EXERCISE INSTRUCTIONS
Comb through the entries for "нашим" and pull out each line that holds it.

RECORDS TO USE
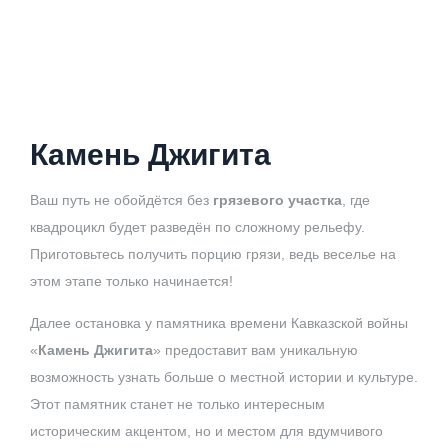
Камень Джигита
Ваш путь не обойдётся без
грязевого участка
, где
квадроцикл будет разведён по сложному рельефу.
Приготовьтесь получить порцию грязи, ведь веселье на
этом этапе только начинается!
Далее остановка у памятника времени Кавказской войны
«
Камень Джигита
» предоставит вам уникальную
возможность узнать больше о местной истории и культуре.
Этот памятник станет не только интересным
историческим акцентом, но и местом для вдумчивого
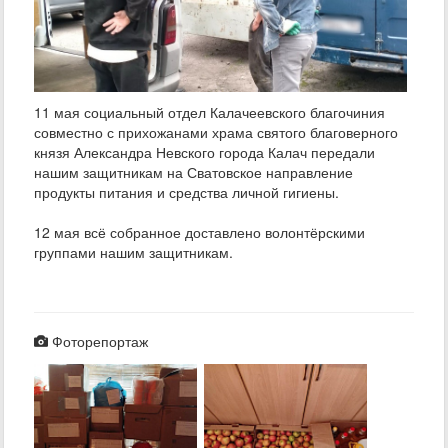
11 мая социальный отдел Калачеевского благочиния
совместно с прихожанами храма святого благоверного
князя Александра Невского города Калач передали
нашим защитникам на Сватовское направление
продукты питания и средства личной гигиены.
12 мая всё собранное доставлено волонтёрскими
группами нашим защитникам.
Фоторепортаж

THE ANSWER
нашим защитникам на Сватовское направление
группами нашим защитникам.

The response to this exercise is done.